Assignment: Which lines below include the string "Chistes"? Please show each one.

Page-level text extractions
*** Block opens ***

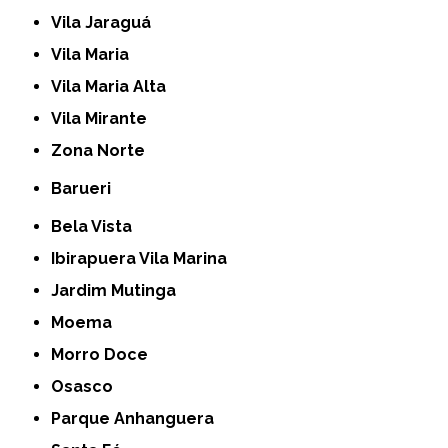
Vila Jaraguá
Vila Maria
Vila Maria Alta
Vila Mirante
Zona Norte
Barueri
Bela Vista
Ibirapuera Vila Marina
Jardim Mutinga
Moema
Morro Doce
Osasco
Parque Anhanguera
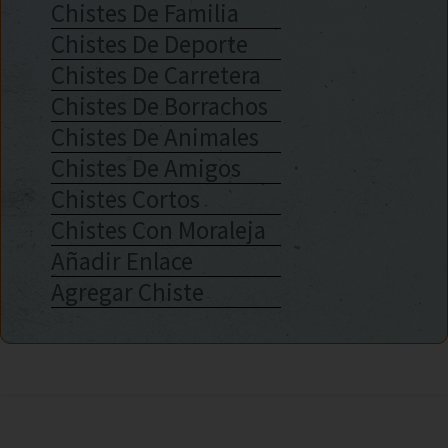
Chistes De Familia
Chistes De Deporte
Chistes De Carretera
Chistes De Borrachos
Chistes De Animales
Chistes De Amigos
Chistes Cortos
Chistes Con Moraleja
Añadir Enlace
Agregar Chiste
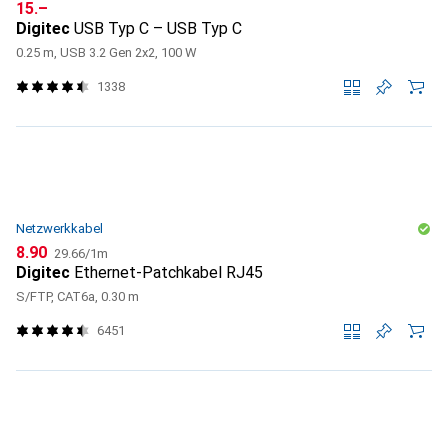
CHF
15.–
Digitec
USB Typ C – USB Typ C
0.25 m, USB 3.2 Gen 2x2, 100 W
1338
Netzwerkkabel
CHF
CHF
8.90
29.66
/
1m
Digitec
Ethernet-Patchkabel RJ45
S/FTP, CAT6a, 0.30 m
6451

*** Block closes ***

Problem solution:
Chistes De Familia
Chistes De Deporte
Chistes De Carretera
Chistes De Borrachos
Chistes De Animales
Chistes De Amigos
Chistes Cortos
Chistes Con Moraleja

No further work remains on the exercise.